こんなサイトの辺境までお越し頂いた上に個人的な駄文を読んでもらって本当に申し訳ございません。

時々カッとなって過激な事を書いたりもしてますが、投稿寸前で思いとどまり下書きで済んでいる筈です。

アニメ「ミンキーモモ」は非常に複雑なアニメでして、単なる女児向けアニメでもロリコン向けアニメでもないのです。クリィミーマミと大差ないように思われがちですが、「自立して男社会で頑張って働く女性」「夢と希望」がテーマの社会派アニメとしての面もありました。他の魔法少女と違い魔法にも制限があったり、夢の国の事情も出てきます。

ですが、こういう面は殆ど知られず、殆どの人達の認識はロリコン向け魔法少女アニメでしょう。実際に作品を見てもモモちゃんのコケティッシュな可愛さばかりにしか興味がいかない人達も多いわけです。

「ミンキーモモ」は首藤剛志先生の強い信念が物語の根幹です。アニメという大勢の人達の手を借りなければいけない性質上、残念な事も多々ありましたが、概ね世界観は守られました。作品の全てを賞賛するつもりは毛頭ありません。納得できなくても直情的な物語作りに心を揺さぶられました。それを湯山監督がうまく演出してくれたために心地よい感動になっています。

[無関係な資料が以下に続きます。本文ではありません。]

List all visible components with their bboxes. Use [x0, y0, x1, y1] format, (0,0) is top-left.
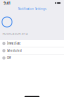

「ミンキーモモ」は多くの人達に知られて名前も姿も浸透しています。ただTwitterなどを拝見する限り、殆どの方はミンキーモモを正しく理解していないようです。それも、この作品が他のアニメと違って作り方が複雑だからでしょう。また、私も出来る限り正しい姿をお伝えするように努力し、思い違い・勘違いを減らすようにしたいと思います。